Compute shader version of NNEDI3?

bjin / mpv-prescalers

prescalers for mpv, as user shaders

GNU Lesser General Public License v3.0

355 stars 34 forks source link

Compute shader version of NNEDI3? #11

Closed haasn closed 6 years ago

haasn commented 7 years ago

I forgot whether we tested this or not

bjin commented 7 years ago

The performance improvement that compute shader based nnedi3 brings is going to be minimal, even less than what textureGatherOffset change brings. What nnedi3 do is basically fetching 32 samples (or 48 for 8x6 variant), and feed them into a huge neural network. With textureGatherOffset change, the number of texture sampling calls is reduced from 32 to 8. With compute shader, it will be further reduced from 8 to about 4(largest sampling count for all threads in a workgroup), plus barrier overhead. Not so impressive, especially for luma upscaling (the one most commonly used, it's much faster to process only one plane for nnedi3).

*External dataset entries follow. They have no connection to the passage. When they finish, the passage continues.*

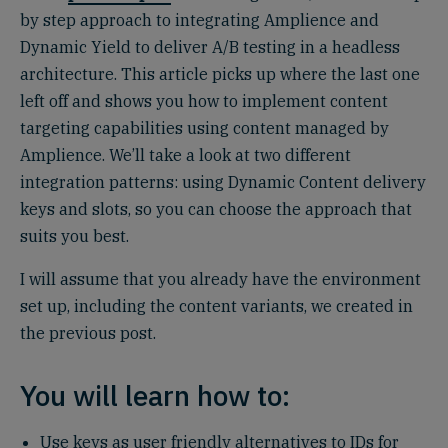
by step approach to integrating Amplience and
Dynamic Yield to deliver A/B testing in a headless
architecture. This article picks up where the last one
left off and shows you how to implement content
targeting capabilities using content managed by
Amplience. We’ll take a look at two different
integration patterns: using Dynamic Content delivery
keys and slots, so you can choose the approach that
suits you best.
I will assume that you already have the environment
set up, including the content variants, we created in
the previous post.
You will learn how to:
Use keys as user friendly alternatives to IDs for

With compute shader, we can also use just two passes and save overhead for intermediate textures (like what RAVU compute shader did), but the benefits is also going to be minimal. The bottleneck is at the neural network part.

So, I don't plan to port nnedi3 to compute shader, at least not in recent.

haasn commented 7 years ago

@bjin But doesn't NNEDI3 benefit a lot from the four-pass change? And couldn't we merge those passes into one with CS?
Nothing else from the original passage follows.